Text and Photos by Shyloh van Delft
Female Ruffed Grouse
I was walking through the Teslin Lake Campground (located in the Yukon) at the beginning of September on census. I was counting birds to see what was passing though on migration. I found Black-capped Chickadees, Myrtle, Yellow, Orange-crowned, and Blackpoll Warblers, Ruby-crowned Kinglets, Juncos, and Fox Sparrows in abundance. As I looked up into the leafy branches above me I saw a flash of bright orange. I tried out my newly found pishing skills, (which need a lot of work!) and attracted a beautiful male American Redstart from the canopy. The orange markings were bright against the coal black of his other feathers. He came down to eye level, sitting in a patch of sunlight, watched me. It was one of those times when you are struck with awe at the beauty of the moment, and know it would be perfect to capture in a picture… then you suddenly realize that the camera you always carry with you is not hanging on your shoulder. The redstart flew away. I ran back through the campground and down to the Teslin Lake Bird Banding Observatory located on the lake shore to retrieve my camera. Knowing it was too late but still wanting to check anyways, I headed up to the campground to look for the redstart again. I tried pishing but did not have any luck.

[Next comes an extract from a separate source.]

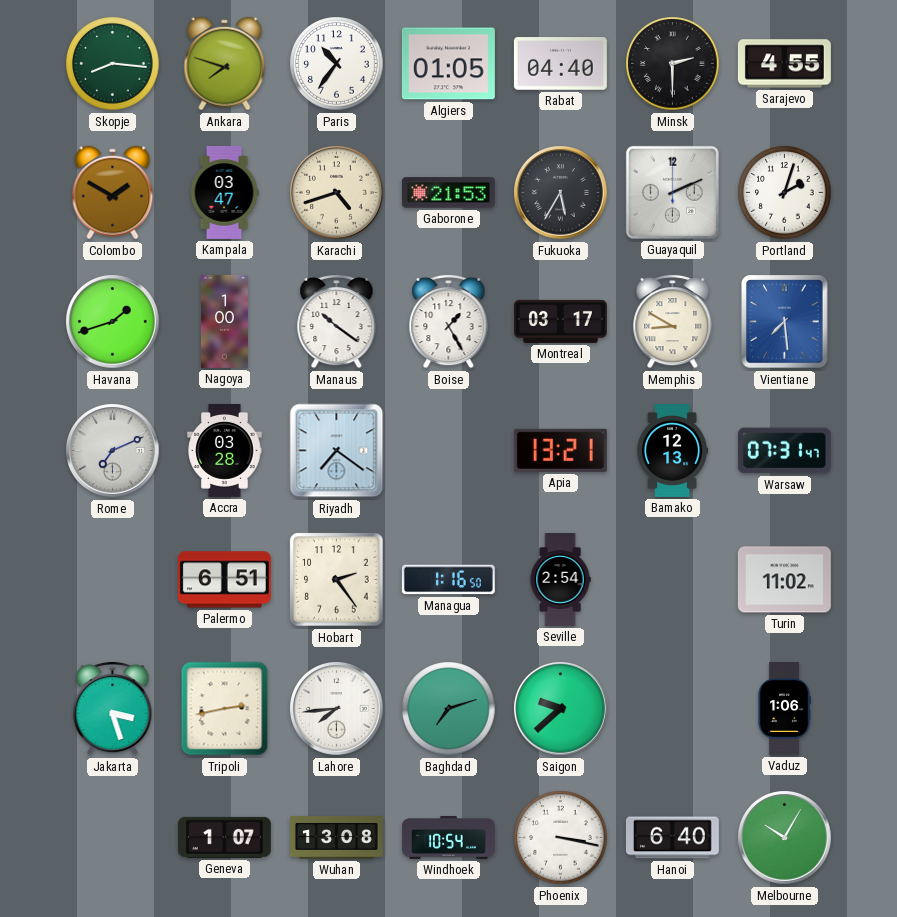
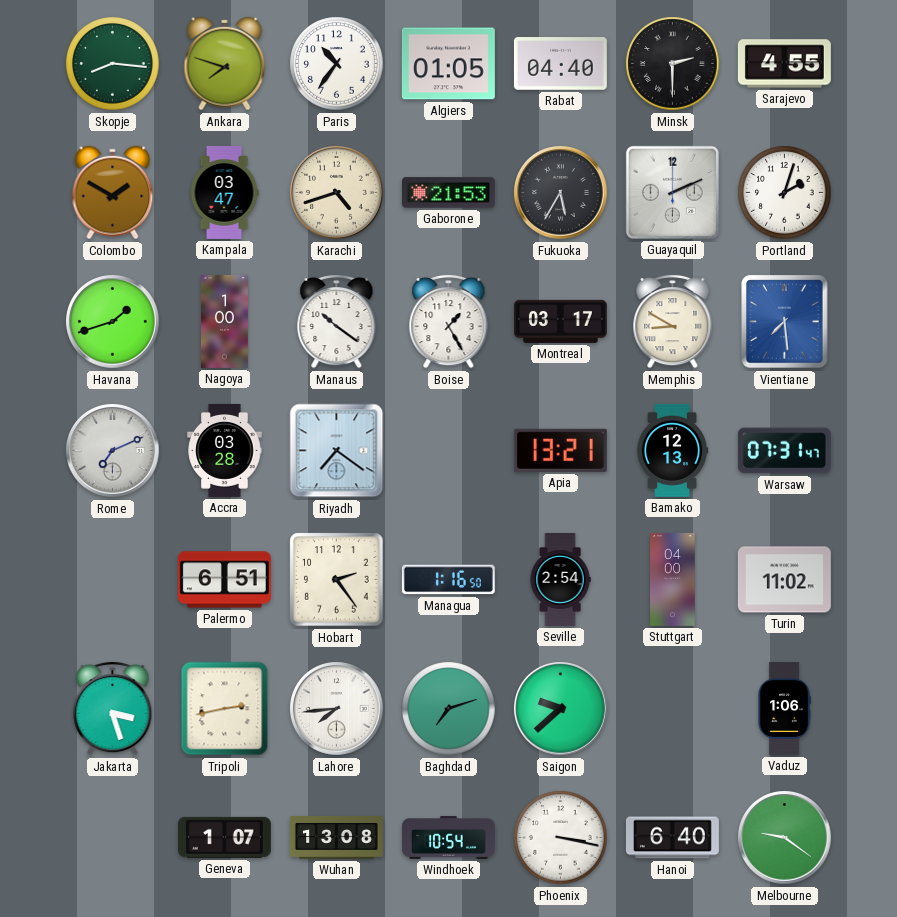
Stuttgart: none -> 04:00
Melbourne: 10:05 -> 9:21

When census ended, I walked down the mist net trails hoping to see one of the Ruffed Grouse that had been hanging around. I did not yet have a picture of Ruffed Grouse. I stumbled across a female running underneath a net across the trail. I followed her, keeping my distance and trying not to scare her, but it was difficult since they are very shy. Suddenly, she took flight and landed in a nearby willow. This was my chance, it was now or never. I crept slowly and quietly around the willow. As I rounded the tree, a displaying male Ruffed Grouse on the ground below the female hissed at me.
I had never seen a displaying Ruffed Grouse before and was thrilled. He swelled his entire body up and hissed at me, moving closer. Less than four feet in front of me, he stood his ground. I took my camera out, trying to be as quiet as possible. Neither the male nor the female moved. I took many pictures of the male, trying to capture every detail: the feathers ruffed around his neck, framing his head, the rich brown tail spread in a fan.

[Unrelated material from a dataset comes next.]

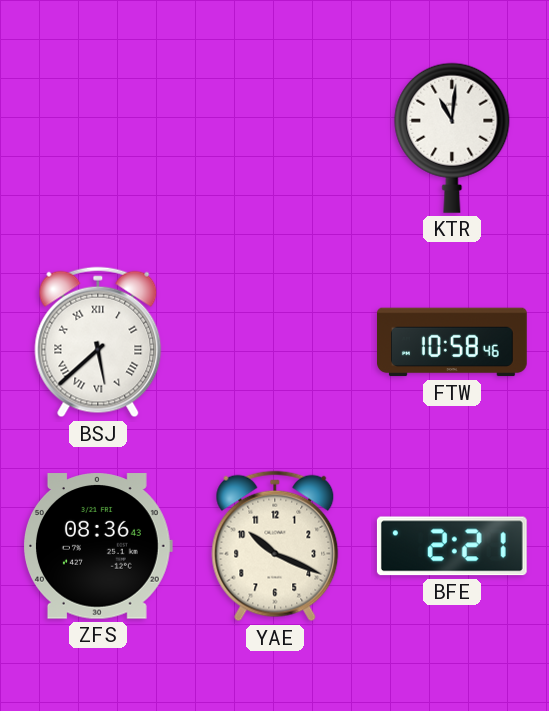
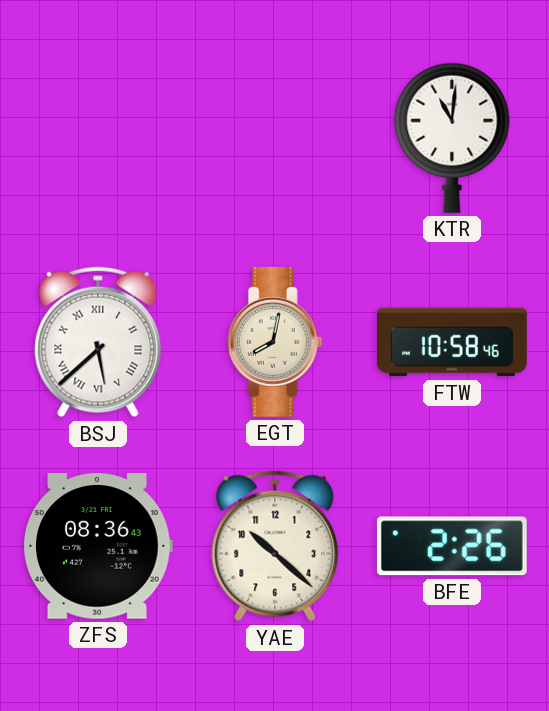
EGT: none -> 8:02
YAE: 10:19 -> 10:22
BFE: 2:21 -> 2:26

After awhile I decided to return to the banding observatory and leave the grouse alone. Not only had I taken my first pictures of a Ruffed Grouse, but I had taken close ups of a male displaying. When I arrived at the observatory, I told Jukka Jantunen, who runs the observatory, about my encounter and showed him my pictures. He was glad to find out that the male was still hanging around; he had seen him there before. He told me that this particular male Ruffed Grouse was special in that his tail feathers were brown, a characteristic found in the grouse species further south. Ruffed Grouse found in the north normally have gray tail feathers.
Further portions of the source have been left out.